In the end, Augustine concludes that evil is an action that depreciates the goodness of being; whatever that being is and however much that being has. The worst evil is the elimination of being (i.e. death or killing) because it is better to be than not to be. Some things have less goodness in comparison to other things. But all things have a goodness relative to their individual instantiation. The destruction, or depreciation (privation) of this goodness through improper willing is what evil is. Evil is destructive action. It is not some-thing that exists in substance. Only goodness exists in substance. When we mar this substance of goodness we suffer corruption. Corruption is that privation of goodness from wicked action.
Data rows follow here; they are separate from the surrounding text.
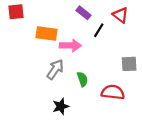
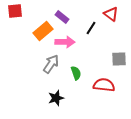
purple rectangle: (84, 13) -> (62, 17), moved
orange rectangle: (47, 34) -> (43, 31), turned -48

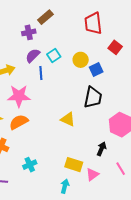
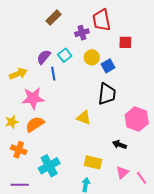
purple cross: (29, 32) -> (82, 33), moved
red square: (115, 47) -> (125, 42), turned -32
black arrow: (102, 149) -> (120, 145), turned -88
cyan cross: (30, 165) -> (49, 166), size x1.5
pink line: (121, 169) -> (142, 178), moved
pink triangle: (92, 174) -> (122, 172), moved

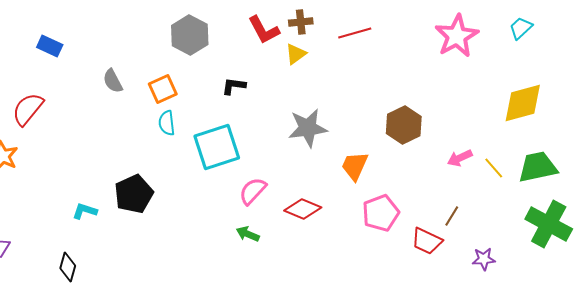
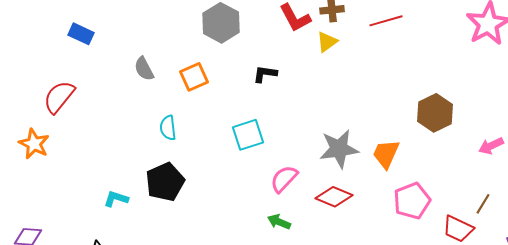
cyan semicircle: (167, 123) -> (168, 128), moved
gray star: (308, 128) -> (339, 149), moved
cyan square: (217, 147) -> (248, 135), size x0.7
Deep down, many people in the West today still share Augustine’s sentiment over the nature of evil without recognizing it—a testament to Augustine’s longstanding and enduring cultural legacy. We, like him, tend to think things that exist are good. We, like him, tend to identify evil not so much with any sort of substantial thing but with “wicked” or “evil” actions. Evil is the movement of the will away from the good; and this movement away from the good is a privation of the good—this is what we call “evil.” There is no evil substance. The belief that there is evil substance, a substantive and substantial evil that does exist, is the second most dominant view of evil in the West.


[1] Citations come from Henry Chadwick’s translation and I’m following his intertextual notations.

[2] See, in particular, Beauvoir’s Ethics of Ambiguity.